▸ Work task:
Only the lines that hold "Парцхаладзе" should be in the answer, each copied from the data below.

(Records from a collection)
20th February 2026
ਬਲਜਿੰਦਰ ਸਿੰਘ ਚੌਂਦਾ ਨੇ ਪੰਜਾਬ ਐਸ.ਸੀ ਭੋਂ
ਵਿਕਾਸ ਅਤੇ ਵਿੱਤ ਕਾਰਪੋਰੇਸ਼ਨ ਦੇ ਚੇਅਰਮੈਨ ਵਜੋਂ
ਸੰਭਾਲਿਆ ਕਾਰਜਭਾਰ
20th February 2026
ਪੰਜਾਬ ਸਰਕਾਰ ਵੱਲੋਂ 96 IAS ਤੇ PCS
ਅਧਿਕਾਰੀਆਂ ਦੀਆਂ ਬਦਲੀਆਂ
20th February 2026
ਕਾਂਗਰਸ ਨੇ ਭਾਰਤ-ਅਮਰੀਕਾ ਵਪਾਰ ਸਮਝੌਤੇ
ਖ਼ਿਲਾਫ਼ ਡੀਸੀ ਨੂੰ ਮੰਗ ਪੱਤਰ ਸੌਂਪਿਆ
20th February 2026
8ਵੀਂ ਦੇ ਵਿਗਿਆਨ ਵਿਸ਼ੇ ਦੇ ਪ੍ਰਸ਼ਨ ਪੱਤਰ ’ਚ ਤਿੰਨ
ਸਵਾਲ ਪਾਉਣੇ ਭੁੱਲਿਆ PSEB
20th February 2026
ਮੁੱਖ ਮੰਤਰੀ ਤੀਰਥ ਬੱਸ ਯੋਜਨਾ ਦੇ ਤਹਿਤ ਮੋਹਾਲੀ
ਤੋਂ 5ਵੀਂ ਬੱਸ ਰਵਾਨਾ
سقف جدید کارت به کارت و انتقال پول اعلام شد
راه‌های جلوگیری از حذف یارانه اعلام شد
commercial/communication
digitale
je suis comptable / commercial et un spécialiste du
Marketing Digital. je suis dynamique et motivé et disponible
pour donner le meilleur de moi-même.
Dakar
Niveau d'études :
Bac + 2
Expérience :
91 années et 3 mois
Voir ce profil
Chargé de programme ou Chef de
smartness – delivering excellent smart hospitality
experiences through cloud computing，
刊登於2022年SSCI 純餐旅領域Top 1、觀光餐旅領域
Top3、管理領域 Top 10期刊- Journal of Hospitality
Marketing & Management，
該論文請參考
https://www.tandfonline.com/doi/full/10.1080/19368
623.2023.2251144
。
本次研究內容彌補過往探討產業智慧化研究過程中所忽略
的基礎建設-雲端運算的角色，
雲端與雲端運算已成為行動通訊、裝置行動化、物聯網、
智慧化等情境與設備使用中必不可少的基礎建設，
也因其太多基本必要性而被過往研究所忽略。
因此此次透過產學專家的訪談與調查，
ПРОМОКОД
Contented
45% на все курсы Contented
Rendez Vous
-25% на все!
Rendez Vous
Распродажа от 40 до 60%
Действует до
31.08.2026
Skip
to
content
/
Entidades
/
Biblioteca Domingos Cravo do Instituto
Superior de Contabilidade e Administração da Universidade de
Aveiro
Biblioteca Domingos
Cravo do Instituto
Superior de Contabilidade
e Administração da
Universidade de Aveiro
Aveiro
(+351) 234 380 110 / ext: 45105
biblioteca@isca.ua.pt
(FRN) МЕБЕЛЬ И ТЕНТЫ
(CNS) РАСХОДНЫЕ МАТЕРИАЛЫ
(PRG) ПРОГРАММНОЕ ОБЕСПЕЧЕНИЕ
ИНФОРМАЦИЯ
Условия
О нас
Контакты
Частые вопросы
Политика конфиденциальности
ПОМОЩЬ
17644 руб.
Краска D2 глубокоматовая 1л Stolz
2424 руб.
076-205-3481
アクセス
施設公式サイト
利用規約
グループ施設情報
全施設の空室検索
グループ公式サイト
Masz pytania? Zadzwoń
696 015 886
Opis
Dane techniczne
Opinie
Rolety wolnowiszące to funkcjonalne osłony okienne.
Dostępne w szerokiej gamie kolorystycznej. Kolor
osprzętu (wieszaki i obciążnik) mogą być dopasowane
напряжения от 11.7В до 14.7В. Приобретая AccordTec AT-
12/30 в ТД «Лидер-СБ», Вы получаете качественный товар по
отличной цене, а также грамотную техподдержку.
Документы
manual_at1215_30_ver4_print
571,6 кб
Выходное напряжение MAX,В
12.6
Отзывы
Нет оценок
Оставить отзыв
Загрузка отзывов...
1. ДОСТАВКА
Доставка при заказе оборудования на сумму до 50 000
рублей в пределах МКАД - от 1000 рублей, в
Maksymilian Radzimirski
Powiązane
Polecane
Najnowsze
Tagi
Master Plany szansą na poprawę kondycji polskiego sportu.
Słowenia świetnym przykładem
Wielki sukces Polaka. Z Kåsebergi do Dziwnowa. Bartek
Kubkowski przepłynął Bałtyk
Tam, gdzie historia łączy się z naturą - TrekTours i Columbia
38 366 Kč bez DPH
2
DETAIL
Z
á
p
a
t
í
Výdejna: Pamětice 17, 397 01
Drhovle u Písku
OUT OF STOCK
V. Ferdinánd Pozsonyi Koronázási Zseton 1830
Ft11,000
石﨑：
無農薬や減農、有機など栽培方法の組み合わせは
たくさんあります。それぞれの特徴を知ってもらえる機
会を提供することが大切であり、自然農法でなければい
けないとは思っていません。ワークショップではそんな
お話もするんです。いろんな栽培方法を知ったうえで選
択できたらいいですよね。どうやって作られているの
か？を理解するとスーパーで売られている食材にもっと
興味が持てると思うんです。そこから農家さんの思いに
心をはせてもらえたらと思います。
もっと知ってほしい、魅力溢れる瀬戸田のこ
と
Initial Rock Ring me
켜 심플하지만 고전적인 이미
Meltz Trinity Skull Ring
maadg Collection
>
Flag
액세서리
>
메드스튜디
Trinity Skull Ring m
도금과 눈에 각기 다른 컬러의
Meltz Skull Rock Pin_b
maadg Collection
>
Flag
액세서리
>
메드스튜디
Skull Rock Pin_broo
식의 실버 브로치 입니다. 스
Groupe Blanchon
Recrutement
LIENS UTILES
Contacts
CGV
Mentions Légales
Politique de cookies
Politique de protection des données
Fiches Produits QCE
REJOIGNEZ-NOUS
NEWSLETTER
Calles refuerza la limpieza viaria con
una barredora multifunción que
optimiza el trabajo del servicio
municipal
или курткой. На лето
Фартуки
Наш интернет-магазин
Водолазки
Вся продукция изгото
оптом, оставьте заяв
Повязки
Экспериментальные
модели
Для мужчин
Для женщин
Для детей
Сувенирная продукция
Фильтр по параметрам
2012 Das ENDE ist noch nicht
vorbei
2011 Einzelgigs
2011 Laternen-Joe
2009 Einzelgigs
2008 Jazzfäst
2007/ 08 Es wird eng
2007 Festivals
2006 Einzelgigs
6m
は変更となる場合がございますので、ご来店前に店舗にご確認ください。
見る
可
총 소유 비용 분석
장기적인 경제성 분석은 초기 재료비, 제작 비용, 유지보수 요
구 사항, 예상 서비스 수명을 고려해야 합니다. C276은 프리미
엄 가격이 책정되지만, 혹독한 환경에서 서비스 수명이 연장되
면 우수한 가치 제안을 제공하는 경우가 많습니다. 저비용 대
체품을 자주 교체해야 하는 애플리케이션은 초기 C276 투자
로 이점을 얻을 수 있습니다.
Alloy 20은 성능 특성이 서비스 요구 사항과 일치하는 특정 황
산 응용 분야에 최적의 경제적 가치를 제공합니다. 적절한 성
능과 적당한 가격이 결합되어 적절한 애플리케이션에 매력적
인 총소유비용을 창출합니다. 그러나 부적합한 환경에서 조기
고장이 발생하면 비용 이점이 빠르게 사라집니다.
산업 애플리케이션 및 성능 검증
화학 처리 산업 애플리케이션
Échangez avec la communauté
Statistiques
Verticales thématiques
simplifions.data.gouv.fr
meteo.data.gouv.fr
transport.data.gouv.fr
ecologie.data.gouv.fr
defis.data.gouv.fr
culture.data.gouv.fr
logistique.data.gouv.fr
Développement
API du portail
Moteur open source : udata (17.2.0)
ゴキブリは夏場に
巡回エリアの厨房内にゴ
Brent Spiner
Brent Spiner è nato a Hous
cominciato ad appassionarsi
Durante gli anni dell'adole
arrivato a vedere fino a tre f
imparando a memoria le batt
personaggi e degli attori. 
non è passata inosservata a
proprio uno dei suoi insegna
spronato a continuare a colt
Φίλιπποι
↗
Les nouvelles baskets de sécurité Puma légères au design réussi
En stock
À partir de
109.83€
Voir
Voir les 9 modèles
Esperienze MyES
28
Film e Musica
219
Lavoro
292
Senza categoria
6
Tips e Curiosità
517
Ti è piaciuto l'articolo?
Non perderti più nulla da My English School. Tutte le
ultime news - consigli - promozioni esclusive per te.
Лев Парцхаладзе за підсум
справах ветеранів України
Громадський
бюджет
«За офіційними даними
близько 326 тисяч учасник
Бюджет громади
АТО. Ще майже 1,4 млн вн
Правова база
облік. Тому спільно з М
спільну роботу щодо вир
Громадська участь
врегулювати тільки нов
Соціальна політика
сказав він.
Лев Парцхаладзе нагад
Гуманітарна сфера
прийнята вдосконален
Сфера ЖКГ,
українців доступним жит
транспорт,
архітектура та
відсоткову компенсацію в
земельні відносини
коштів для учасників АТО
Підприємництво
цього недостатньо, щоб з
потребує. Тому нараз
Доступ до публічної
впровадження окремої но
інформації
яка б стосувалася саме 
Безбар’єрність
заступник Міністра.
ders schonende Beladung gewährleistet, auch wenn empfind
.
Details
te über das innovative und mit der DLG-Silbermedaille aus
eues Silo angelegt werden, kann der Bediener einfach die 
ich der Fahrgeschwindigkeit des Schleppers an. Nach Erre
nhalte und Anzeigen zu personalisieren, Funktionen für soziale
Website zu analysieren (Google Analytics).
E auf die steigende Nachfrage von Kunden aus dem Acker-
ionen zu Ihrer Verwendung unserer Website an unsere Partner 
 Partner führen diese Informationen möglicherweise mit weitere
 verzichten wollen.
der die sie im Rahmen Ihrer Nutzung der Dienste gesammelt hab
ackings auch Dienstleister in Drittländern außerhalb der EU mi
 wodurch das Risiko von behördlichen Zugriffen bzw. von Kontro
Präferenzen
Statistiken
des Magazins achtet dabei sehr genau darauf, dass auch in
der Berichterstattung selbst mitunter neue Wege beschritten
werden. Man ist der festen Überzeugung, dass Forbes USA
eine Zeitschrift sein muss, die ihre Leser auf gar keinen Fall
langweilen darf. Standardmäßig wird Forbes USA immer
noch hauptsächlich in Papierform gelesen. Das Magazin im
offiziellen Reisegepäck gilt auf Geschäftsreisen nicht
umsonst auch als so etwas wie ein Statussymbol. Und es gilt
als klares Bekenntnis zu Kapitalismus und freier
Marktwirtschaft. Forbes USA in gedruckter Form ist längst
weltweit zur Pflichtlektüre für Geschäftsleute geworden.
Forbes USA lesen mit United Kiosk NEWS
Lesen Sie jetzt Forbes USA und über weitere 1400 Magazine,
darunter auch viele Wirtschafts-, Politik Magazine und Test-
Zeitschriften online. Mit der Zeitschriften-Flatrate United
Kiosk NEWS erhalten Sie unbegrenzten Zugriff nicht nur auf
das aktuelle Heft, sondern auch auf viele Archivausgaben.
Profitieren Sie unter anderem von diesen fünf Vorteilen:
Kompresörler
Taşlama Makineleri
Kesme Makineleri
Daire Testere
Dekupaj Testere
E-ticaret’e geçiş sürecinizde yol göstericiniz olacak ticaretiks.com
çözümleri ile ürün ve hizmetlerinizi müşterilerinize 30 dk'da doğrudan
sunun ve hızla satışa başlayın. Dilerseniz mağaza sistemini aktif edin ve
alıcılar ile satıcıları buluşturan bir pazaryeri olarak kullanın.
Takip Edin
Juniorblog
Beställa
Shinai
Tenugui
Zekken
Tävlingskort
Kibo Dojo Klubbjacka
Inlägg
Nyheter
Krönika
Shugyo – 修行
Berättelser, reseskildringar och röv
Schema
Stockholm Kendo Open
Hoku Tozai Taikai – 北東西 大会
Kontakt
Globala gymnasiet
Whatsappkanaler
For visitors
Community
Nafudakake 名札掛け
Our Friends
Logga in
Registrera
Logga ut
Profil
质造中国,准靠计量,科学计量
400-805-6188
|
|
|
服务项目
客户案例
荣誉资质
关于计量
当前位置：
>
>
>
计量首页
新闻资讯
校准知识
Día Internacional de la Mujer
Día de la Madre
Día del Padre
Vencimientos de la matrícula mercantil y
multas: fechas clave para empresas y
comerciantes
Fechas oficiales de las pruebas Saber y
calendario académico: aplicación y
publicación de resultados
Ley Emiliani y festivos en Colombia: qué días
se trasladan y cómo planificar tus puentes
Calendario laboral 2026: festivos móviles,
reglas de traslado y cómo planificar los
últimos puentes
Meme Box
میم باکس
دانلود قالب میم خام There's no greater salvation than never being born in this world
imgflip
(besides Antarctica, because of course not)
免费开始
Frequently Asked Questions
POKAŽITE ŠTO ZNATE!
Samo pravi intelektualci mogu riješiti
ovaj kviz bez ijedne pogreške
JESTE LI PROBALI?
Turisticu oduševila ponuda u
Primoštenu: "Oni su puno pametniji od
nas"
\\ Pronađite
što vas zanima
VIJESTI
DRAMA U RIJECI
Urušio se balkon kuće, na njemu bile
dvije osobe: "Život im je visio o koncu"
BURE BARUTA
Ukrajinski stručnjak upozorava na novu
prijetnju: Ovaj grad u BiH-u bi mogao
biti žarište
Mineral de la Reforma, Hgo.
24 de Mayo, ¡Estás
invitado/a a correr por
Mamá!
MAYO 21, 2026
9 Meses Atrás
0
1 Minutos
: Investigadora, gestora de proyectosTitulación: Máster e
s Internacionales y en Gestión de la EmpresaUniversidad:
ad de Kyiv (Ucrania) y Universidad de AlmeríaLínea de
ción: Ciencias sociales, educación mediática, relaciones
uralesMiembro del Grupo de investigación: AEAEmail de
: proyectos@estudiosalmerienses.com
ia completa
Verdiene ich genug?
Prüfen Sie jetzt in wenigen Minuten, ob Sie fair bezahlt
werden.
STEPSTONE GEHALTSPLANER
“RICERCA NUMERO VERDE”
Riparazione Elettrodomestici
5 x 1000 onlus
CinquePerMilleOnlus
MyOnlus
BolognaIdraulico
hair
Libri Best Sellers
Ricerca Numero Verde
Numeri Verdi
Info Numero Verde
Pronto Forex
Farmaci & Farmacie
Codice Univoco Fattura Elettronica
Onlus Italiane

▸ Answer to this exercise:
Лев Парцхаладзе за підсум
Лев Парцхаладзе нагад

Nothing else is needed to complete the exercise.